The part of the field where the Barrow lives is not cultivated and is completely covered in trees / bushes and chest high nettles.
In fact the nettles prevented me from actually getting onto the Long Barrow so a settled for a view from the edge of the field.
This is a good sized Long Barrow – one of the best sites I visited today.
Well worth a visit after enjoying a cream tea in Stow On The Wold!
Visited 6.3.2009, from Lower Swell and the Whittlestone. I wasn't expecting much from this to be honest, but I actually rather enjoyed Lower Swell long barrow. It lies in the first field as you leave the village by the road running to the west, which had an invitingly unlocked gate and a broad swathe of grass around the edge of the otherwise ploughed field, leading all the way around to the barrow. The barrow itself is large, and sits in a semi-hollow, unusually. To the north the ground slopes away, giving that side a steeper appearance. There is a deep excavation scar across the top, towards the west end - it reminded me rather of Coberley Long Barrow, with added vegetation. At the southern end of the scar is an in-situ stone, probably part of a kerb. The nearby hum of a tractor was not too distracting, but unfortunately the crump of guns soon spoiled the atmosphere and I headed back to the road, hoping to get to see The Tump.

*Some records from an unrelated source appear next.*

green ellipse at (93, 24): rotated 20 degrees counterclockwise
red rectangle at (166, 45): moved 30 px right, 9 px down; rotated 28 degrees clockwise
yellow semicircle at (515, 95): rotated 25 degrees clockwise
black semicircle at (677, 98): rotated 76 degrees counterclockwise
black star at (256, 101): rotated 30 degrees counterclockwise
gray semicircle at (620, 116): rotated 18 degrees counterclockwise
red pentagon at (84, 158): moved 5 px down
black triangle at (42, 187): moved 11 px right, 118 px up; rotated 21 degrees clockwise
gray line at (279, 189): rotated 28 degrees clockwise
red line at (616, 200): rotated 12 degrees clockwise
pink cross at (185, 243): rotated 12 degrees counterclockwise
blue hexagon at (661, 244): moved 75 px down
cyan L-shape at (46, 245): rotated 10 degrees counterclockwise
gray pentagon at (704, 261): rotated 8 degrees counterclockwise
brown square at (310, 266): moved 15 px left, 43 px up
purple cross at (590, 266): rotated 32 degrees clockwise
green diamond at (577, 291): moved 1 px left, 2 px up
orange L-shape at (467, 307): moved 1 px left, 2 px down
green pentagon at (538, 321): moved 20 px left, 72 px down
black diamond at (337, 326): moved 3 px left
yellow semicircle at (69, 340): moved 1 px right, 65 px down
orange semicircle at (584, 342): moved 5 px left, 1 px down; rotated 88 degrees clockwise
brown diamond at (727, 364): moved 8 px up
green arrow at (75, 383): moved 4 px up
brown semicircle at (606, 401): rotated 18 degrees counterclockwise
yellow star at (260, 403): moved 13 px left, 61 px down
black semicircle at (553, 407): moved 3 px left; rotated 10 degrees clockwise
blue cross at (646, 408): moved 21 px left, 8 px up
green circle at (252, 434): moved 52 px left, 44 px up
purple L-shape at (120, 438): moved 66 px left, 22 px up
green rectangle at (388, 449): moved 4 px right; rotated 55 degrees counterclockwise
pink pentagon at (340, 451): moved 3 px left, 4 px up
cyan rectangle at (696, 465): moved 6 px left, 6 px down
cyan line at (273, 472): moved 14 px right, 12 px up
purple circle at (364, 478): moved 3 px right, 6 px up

Apart from its great height, (it's very steep sided) there's not much to see here. It's big and tall at maybe 25 metres long, but there are no outstanding features. Badly overgrown, it's now the domain of badgers. Could the Whittlestone have once been something to do with this? It's very close.

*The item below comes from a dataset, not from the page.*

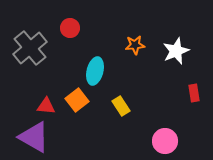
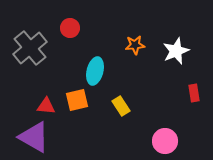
orange square: rotated 25 degrees clockwise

Within 1/2 mile of Lower Swell, on the far side of an arable field which is next to a minor road running west from the village, lies this long barrow. The crop in the field had been recently harvested, so I was able to walk downhill across the stubble to see it.

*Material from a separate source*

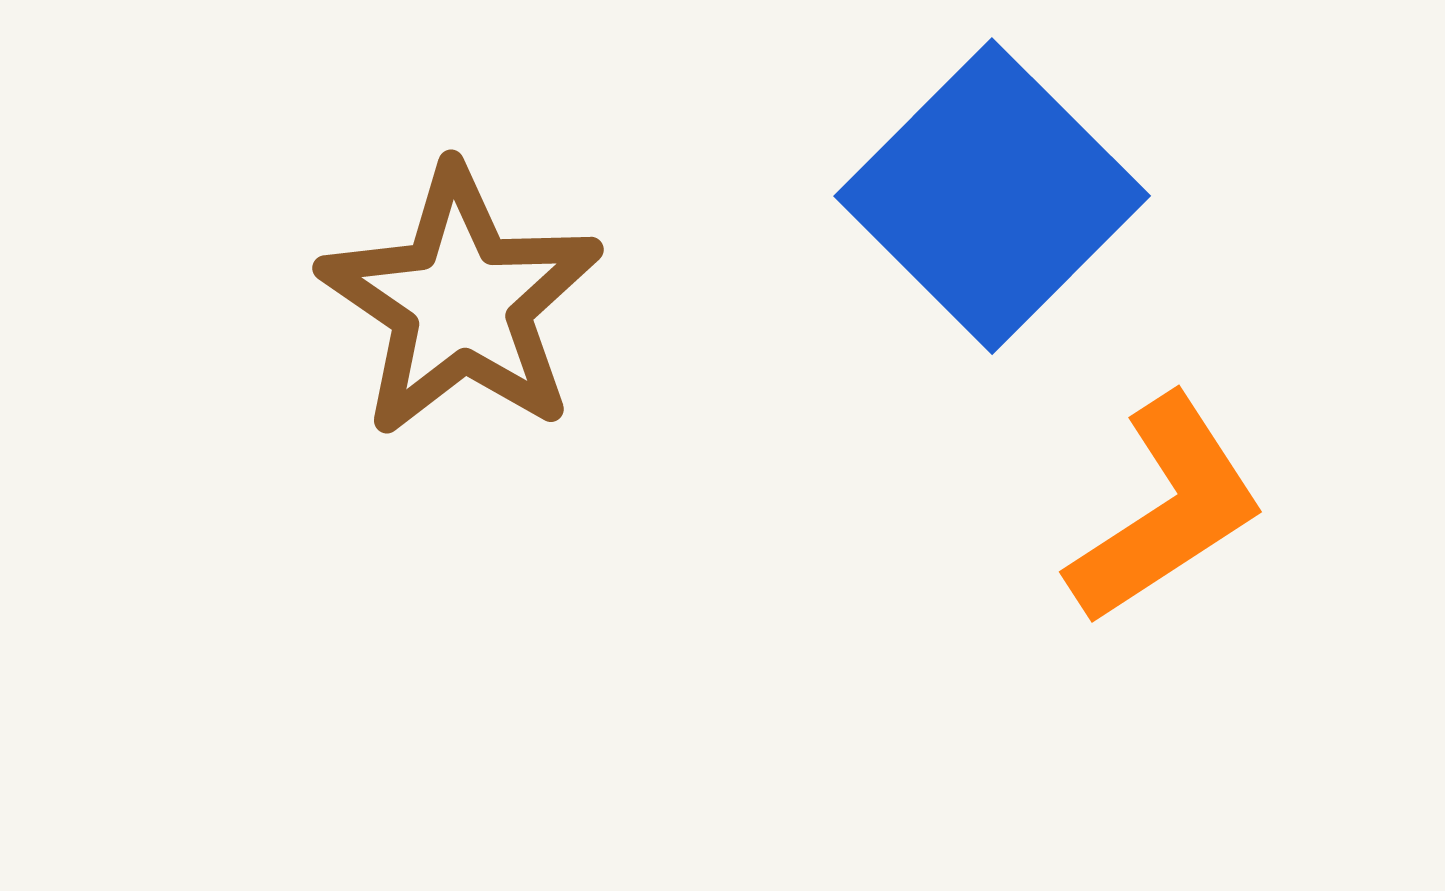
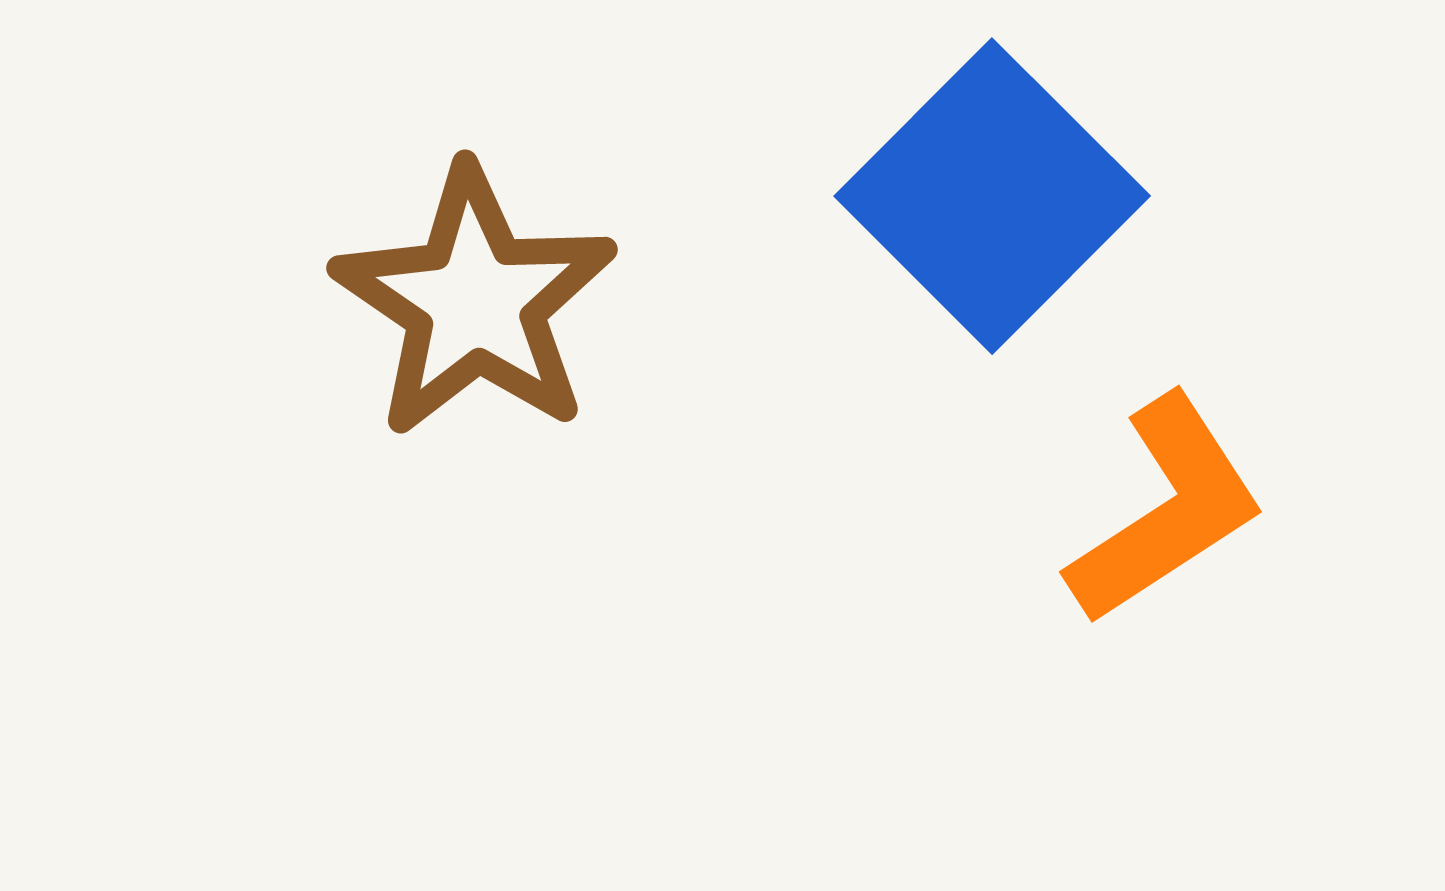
brown star: moved 14 px right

It appears to be in an unusual location, very near to the bottom of a dry valley, with a conjunction with another dry valley on the opposite side. The barrow retains some height, too, although it was difficult to estimate due to its complete covering in bush and other vegetation.
The north side is twice as high as the south, due to the barrow being oriented along the side of the valley. There are many animal holes dug around its base. Although I saw rabbits, from the size of the holes I think that badgers have made a home here. No megaliths visible.